フォアグラウンドで動作中、通知センターにメッセージを表示するには、userNotificationCenter(_:willPresent:withCompletionHandler:) メソッドを実装します。メソッドが実装されていない場合は、通知が表示されない動きです。このメソッドをカスタマイズする方法は iOS の API リファレンスを検索してください。

iOS 8/iOS 9 でのハンドラー

iOS 8/iOS 9 では、application(_:handleActionWithIdentifier:forRemoteNotification:withResponseInfo:completionHandler:) メソッドによって通知センターのプッシュメッセージのアクションがタップされた際のイベントを処理します。

iOS 10 の場合と異なり、このメソッドでは、カテゴリーのアクションがタップされた場合のイベントのみが処理されます。

ハンドラーの実装例を以下に示します。

Swift:

// For iOS 8/9
func application(_ application: UIApplication, handleActionWithIdentifier identifier: String?, forRemoteNotification userInfo: [AnyHashable: Any], completionHandler: @escaping () -> Void){
  print("Payload: \(userInfo)")
  print("Selected action: \(identifier)")

  // Check the identifier of the action.
  let aps = userInfo["aps"] as? [AnyHashable: Any]
  if let category = aps?["category"] as? String?, category == "MESSAGE_CATEGORY" {
      if identifier == "ACCEPT_IDENTIFIER" {
          print("User selected ACCEPT_IDENTIFIER")
      } else if identifier == "DECLINE_IDENTIFIER" {
          print("User selected DECLINE_IDENTIFIER")
      }
  }

  // Check the payload of the push message.
  let message = KiiReceivedMessage(fromAPNS: userInfo)
  // Do something.

  completionHandler()
}

Objective-C:

// For iOS 8/9
- (void)application:(UIApplication *)application handleActionWithIdentifier:(NSString *)identifier forRemoteNotification:(NSDictionary *)userInfo completionHandler:(void(^)())completionHandler {
  NSLog(@"Payload: %@", userInfo);
  NSLog(@"Selected action: %@", identifier);

  // Check the identifier of the action.
  NSDictionary *aps = userInfo[@"aps"];
  if ([aps[@"category"] isEqualToString:@"MESSAGE_CATEGORY"]) {
    if ([identifier isEqualToString:@"ACCEPT_IDENTIFIER"]) {
      NSLog(@"The user selected ACCEPT_IDENTIFIER.");
    } else if ([identifier isEqualToString:@"DECLINE_IDENTIFIER"]) {
      NSLog(@"The user selected DECLINE_IDENTIFIER.");
    }
  }

  // Check the payload of the push message.
  KiiReceivedMessage *message = [KiiReceivedMessage messageFromAPNS:userInfo];
  // Do something.

  completionHandler();
}

ここでは以下の処理を行っています。

  1. アクションを確認

    ユーザーが選択したアクションの識別子は identifier で確認できます。

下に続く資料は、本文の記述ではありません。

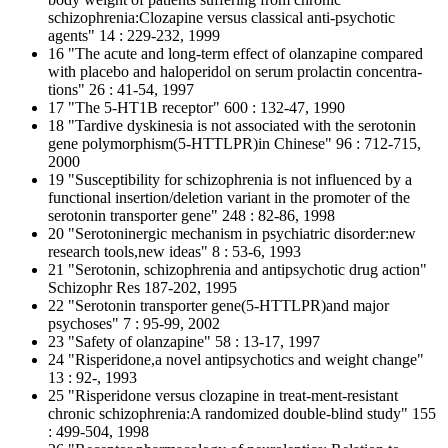
schizophrenia:Clozapine versus classical anti-psychotic
agents" 14 : 229-232, 1999
16 "The acute and long-term effect of olanzapine compared
with placebo and haloperidol on serum prolactin concentra-
tions" 26 : 41-54, 1997
17 "The 5-HT1B receptor" 600 : 132-47, 1990
18 "Tardive dyskinesia is not associated with the serotonin
gene polymorphism(5-HTTLPR)in Chinese" 96 : 712-715,
2000
19 "Susceptibility for schizophrenia is not influenced by a
functional insertion/deletion variant in the promoter of the
serotonin transporter gene" 248 : 82-86, 1998
20 "Serotoninergic mechanism in psychiatric disorder:new
research tools,new ideas" 8 : 53-6, 1993
21 "Serotonin, schizophrenia and antipsychotic drug action"
Schizophr Res 187-202, 1995
22 "Serotonin transporter gene(5-HTTLPR)and major
psychoses" 7 : 95-99, 2002
23 "Safety of olanzapine" 58 : 13-17, 1997
24 "Risperidone,a novel antipsychotics and weight change"
13 : 92-, 1993
25 "Risperidone versus clozapine in treat-ment-resistant
chronic schizophrenia:A randomized double-blind study" 155
: 499-504, 1998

    例えば、アクション付きプッシュ通知の初期化 のサンプルコードで初期化した場合、ユーザーが選択したアクションに応じて ACCEPT_IDENTIFIERDECLINE_IDENTIFIER のような文字列が格納されます。

  2. ペイロードを確認

    プッシュメッセージのペイロードは userInfo で確認できます。プッシュ通知の受信ハンドラー と同様、これを Kii Cloud の KiiReceivedMessage クラスに渡すと、ペイロードの情報を取得できます。

    コメント // Do something. の箇所で KiiReceivedMessage インスタンスを参照し、Kii Cloud の機能を使った処理を実行します。KiiReceivedMessage クラスの使用方法は、サーバー上変更のプッシュ通知(Push to App)ユーザープッシュ通知 (Push to User)管理者メッセージのプッシュ通知(Direct Push) を参照してください。

  3. 処理の完了

    処理の最後に completionHandler ブロックを呼び出します。